My Time in the Clouds: A 2-month Hiatus from Popular Streaming Services

Music has a profound impact on popular culture. Decades are remembered as much for their music as for what actually occurred during that time. Like all art music is an expression of an idea or a belief.

An issue with music, however, is that both production and release are highly commercialized. With this in mind I gave myself a challenge for the month of August and September. I listened to music exclusively on the platform, SoundCloud.  SoundCloud is a website and streaming service that allows it’s users to upload music. This feature has proved to make the site a widely used platform by independent artists. This experience made me reflect upon how exactly I consume music.

The first thing I noticed when I made my switch to SoundCloud from more traditional streaming service was how similar most of the music I listened to was. There was very little diversity among the artists in my library. Many of them would be from the same label, or have the same producers working with them. This isn’t necessarily bad, but it did significantly limit the diversity of my music library. For example, Spotify suggested new music to me based upon my streaming history. Therefore, though I would technically be listening to "new" music it would be essentially be the same as what I had already heard.

During my time on SoundCloud I found that I listened to more varied music. I listened to many genres I wasn't very familiar with or did not have as significant bodies of work on other streaming platforms. For example, I discovered and explored Future Funk and Vaporwave. I had some background on Vaporwave, but  Future Funk was completely new to me. Vaporwave is a microgenre of electronic music that emerged in the 2010s. Its sound focuses on the sampling of a wide array of 90s and 80s tracks.
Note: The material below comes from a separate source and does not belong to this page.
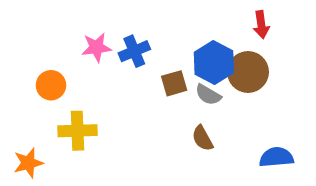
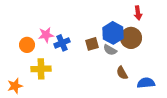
pink star: (96, 47) -> (46, 35), moved
blue cross: (134, 51) -> (62, 43), moved
brown semicircle: (203, 138) -> (122, 73), moved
Future Funk, however,  is a subgenre of Vaporwave that incorporates more samples from the 70s and 80s funk and R&B tracks.
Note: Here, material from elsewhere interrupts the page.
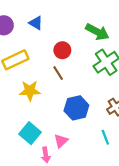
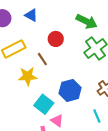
brown line: (58, 73) -> (42, 59), moved
cyan square: (30, 133) -> (44, 104), moved
pink triangle: (61, 141) -> (57, 121), turned -40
These these eclectic song types are only two of the many genres featured on the app that lack widespread representation. This can be attributed to the fact that both having only accrued a cult following rather than gaining mainstream appeal through other streaming services. In addition to this smaller fan base, many of the artists that produce in these genres do it with very little promotion.  A perfect example of the lack of representation received is the album "Floral Shoppe" by the artist Vektroid, known for the song "Macintosh Plus". This album was the first Vaporwave release to gain popularity and is considered by many to define the genre. However,  despite the album's success, Macintosh Plus cannot be found on Spotify due to its underground presence.

One of the most notable trait of SoundCloud is their extensive catalog of up-and-coming artists. Many of these artists are either rather unknown or in the process of entering the spotlight so to speak. Because their work wasn’t on Spotify or Apple Music I had never taken the time to listen to them. My personal favorite example of this is the  rapper Lil Pump. Lil Pump began his career as a rapper when he was kicked out of ninth grade for fighting. In my opinion that’s impressive, not the getting kicked out part, but the fact that he managed to make a career out of that at the age of 16. Lil Pump’s chance at making a career would have been much less without SoundCloud because traditional streaming platforms have higher barriers to entry. The lack of controls SoundCloud’s content is it’s biggest edge against other services. The barriers to entry that other services have limits their content to coming almost entirely from professionally produced and promoted work.

Another area that Soundcloud supersedes other artists is in highlighting many artist’s earlier careers. Artists who now enjoy widespread exposure and success often have Soundcloud pages where you can find their early work which is unlikely to be found on Spotify or Apple Music. When I say “early work”, I mean singles that were practically produced in their friends’ basement, the songs that they wrote back when they were riding the bus everywhere. The music before the fame. Soundcloud is art for the sake of art, which in my mind is the truest form of artistic expression. When there is a profit motive something is lost.

I am not saying that the music that they produce once they are already famous isn’t good, I just think some of the personal nature of it is lost.  Art has been and always been about expression and SoundCloud is the platform that promotes expression without the added layers that come from being produced under the corporate umbrella.  If you are tired of listening to the same thing, I recommend that you spend some time on SoundCloud for a change.